Following a series of media reports containing details from leaked diplomatic cables preceding the resignation of Sir Kim Darroch from his post as UK Ambassador to the US, the London Metropolitan Police threatened to treat the publication of leaked documents as criminal. The move came just after a Global Conference for Media Freedom was held in London from 10-11 July, co-hosted by the UK and Canadian governments, at which the UK government reaffirmed its commitment to protect media freedom.
On 12 July, Metropolitan Police Assistant Commissioner Neil Basu stated that “The publication of leaked communications, knowing the damage they have caused or are likely to cause, may also be a criminal matter...I would advise all owners, editors and publishers of social and mainstream media not to publish leaked government documents that may already be in their possession, or which may be offered to them, and to turn them over to the police or give them back to their rightful owner, Her Majesty’s Government.”
The following day, 13 July, Basu appeared to partially back down, stating that the Met “respects the rights of the media and has no intention of seeking to prevent editors from publishing stories in the public interest in a liberal democracy. The media hold an important role in scrutinising the actions of the state.” However, Basu maintained that publication “could also constitute a criminal offence, and one that carries no public interest defence”.

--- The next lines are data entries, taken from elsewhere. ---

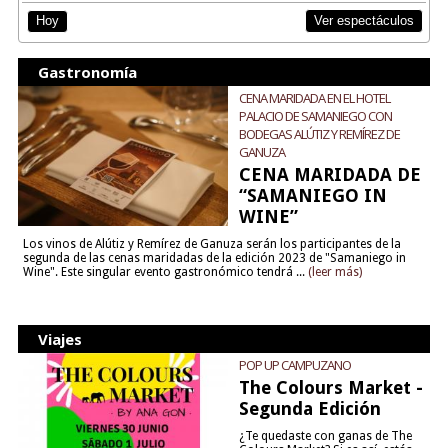
Ver espectáculos
Hoy
Gastronomía
CENA MARIDADA EN EL HOTEL
PALACIO DE SAMANIEGO CON
BODEGAS ALÚTIZ Y REMÍREZ DE
GANUZA
CENA MARIDADA DE
“SAMANIEGO IN
WINE”
Los vinos de Alútiz y Remírez de Ganuza serán los participantes de la
segunda de las cenas maridadas de la edición 2023 de "Samaniego in
Wine". Este singular evento gastronómico tendrá ...
(leer más)
Viajes
POP UP CAMPUZANO
The Colours Market -
Segunda Edición
¿Te quedaste con ganas de The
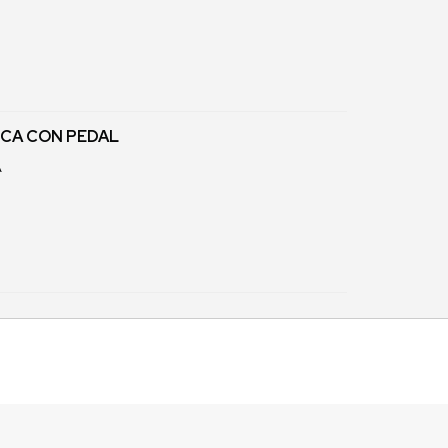
NCA CON PEDAL
A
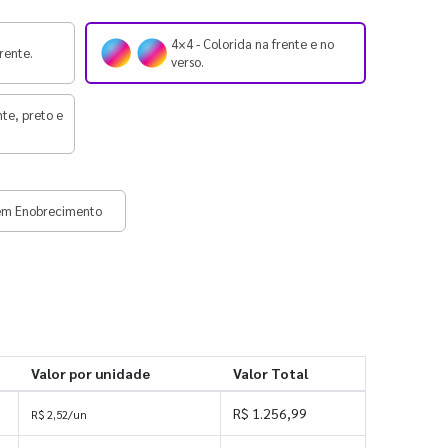
4×4 - Colorida na frente e no
rente.
verso.
nte, preto e
em Enobrecimento
Valor por unidade
Valor Total
R$ 1.256,99
R$ 2,52/un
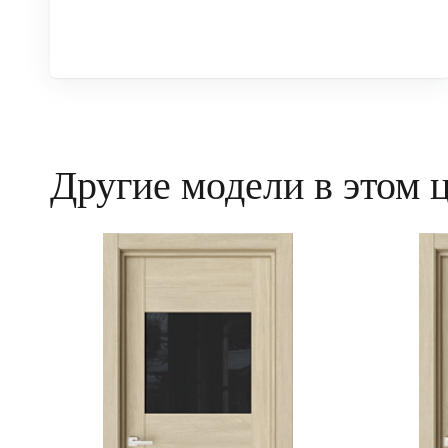
Другие модели в этом 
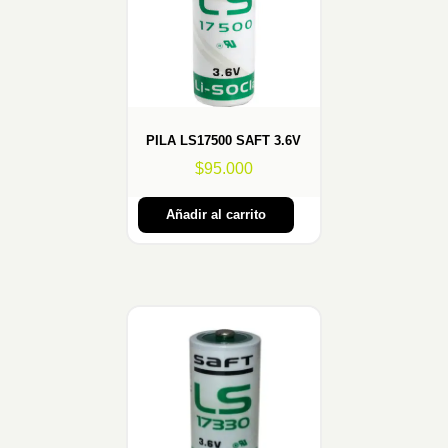
PILA LS17500 SAFT 3.6V
$
95.000
Añadir al carrito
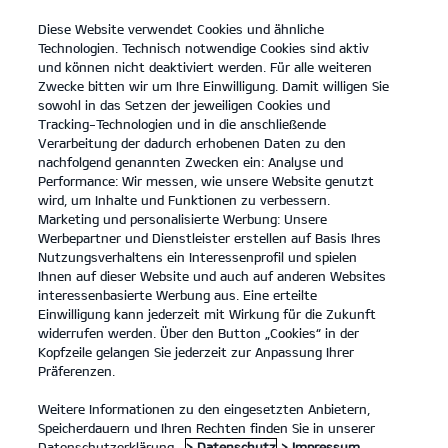
Diese Website verwendet Cookies und ähnliche
open
Technologien. Technisch notwendige Cookies sind aktiv
menu
und können nicht deaktiviert werden. Für alle weiteren
KONTAKT
Zwecke bitten wir um Ihre Einwilligung. Damit willigen Sie
sowohl in das Setzen der jeweiligen Cookies und
Tracking-Technologien und in die anschließende
KONFIGURATOR
Verarbeitung der dadurch erhobenen Daten zu den
nachfolgend genannten Zwecken ein: Analyse und
Kia Picanto: Kraftstoffverbrauch kombiniert 4,9 – 5,6 l/100km; CO₂-
Performance: Wir messen, wie unsere Website genutzt
Emissionen kombiniert 110 – 127 g/km. CO₂-Klasse D.
wird, um Inhalte und Funktionen zu verbessern.
Kia Stonic: Kraftstoffverbrauch kombiniert 5,5 – 5,8 l/100km; CO₂-
Marketing und personalisierte Werbung: Unsere
Emissionen kombiniert 125 – 132 g/km. CO₂-Klasse D.
Kia Ceed: Kraftstoffverbrauch kombiniert 5,3 – 6,3 l/100km; CO₂-
Werbepartner und Dienstleister erstellen auf Basis Ihres
Emissionen kombiniert 127– 142 g/km. CO₂-Klasse E.
Nutzungsverhaltens ein Interessenprofil und spielen
Kia XCeed: Kraftstoffverbrauch kombiniert 6,1 – 6,3 l/100km; CO₂-
Ihnen auf dieser Website und auch auf anderen Websites
Emissionen kombiniert 137-143 g/km. CO₂-Klasse E.
interessenbasierte Werbung aus. Eine erteilte
Kia ProCeed: Kraftstoffverbrauch kombiniert 6,3 l/100km; CO₂-
Einwilligung kann jederzeit mit Wirkung für die Zukunft
Emissionen kombiniert 142 g/km. CO₂-Klasse E.
widerrufen werden. Über den Button „Cookies“ in der
Kia Ceed Sportswagon: Kraftstoffverbrauch kombiniert 5,7 – 6,4
Kopfzeile gelangen Sie jederzeit zur Anpassung Ihrer
l/100km; CO₂-Emissionen kombiniert 128 – 145 g/km. CO₂-Klasse D
Präferenzen.
- E.
Kia Sportage: Kraftstoffverbrauch kombiniert 5,0 – 7,0 l/100km;
CO₂-Emissionen kombiniert 131 – 159 g/km. CO₂-Klasse D – F.
Weitere Informationen zu den eingesetzten Anbietern,
Kia Sorento Kraftstoffverbrauch kombiniert 6,2 – 6,6 l/100km; CO₂-
Speicherdauern und Ihren Rechten finden Sie in unserer
Emissionen kombiniert 163 – 174 g/km. CO₂-Klasse F.
Datenschutzerklärung.
> Datenschutz
> Impressum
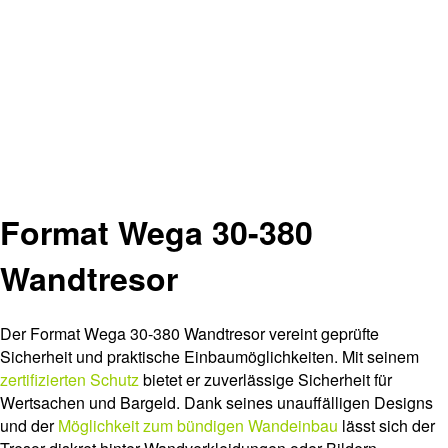
Format Wega 30-380
Wandtresor
Der Format Wega 30-380 Wandtresor vereint geprüfte
Sicherheit und praktische Einbaumöglichkeiten. Mit seinem
zertifizierten Schutz
bietet er zuverlässige Sicherheit für
Wertsachen und Bargeld. Dank seines unauffälligen Designs
und der
Möglichkeit zum bündigen Wandeinbau
lässt sich der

The Metropolitan Police’s Counter Terrorism Command is overseeing the ongoing investigation into a possible criminal breach of the Official Secrets Act.
“The Met’s heavy-handed threat to treat the publication of leaked information as criminal is incredibly worrying. Journalists have a right and a duty to report information in the public interest - a right that is too often eroded in the UK in the name of national security. We must do better to protect this right in practice, otherwise the Foreign Office’s promises at the global media freedom conference ring hollow”, said RSF UK Bureau Director Rebecca Vincent.
In February 2017, an alarming Law Commission proposal envisaged replacing the Official Secrets Act with an updated “Espionage Act” that would make it easier to label journalists and others as “spies” with a possible sentence of up to 14 years in prison. The proposal was followed by a public consultation that closed in May 2017. Over two years later, the Law Commission has yet to respond to the consultation, and the government has not clarified its plans with regard to amending or replacing the Official Secrets Act.
The UK is ranked 33rd out of 180 countries in RSF’s 2019 World Press Freedom Index.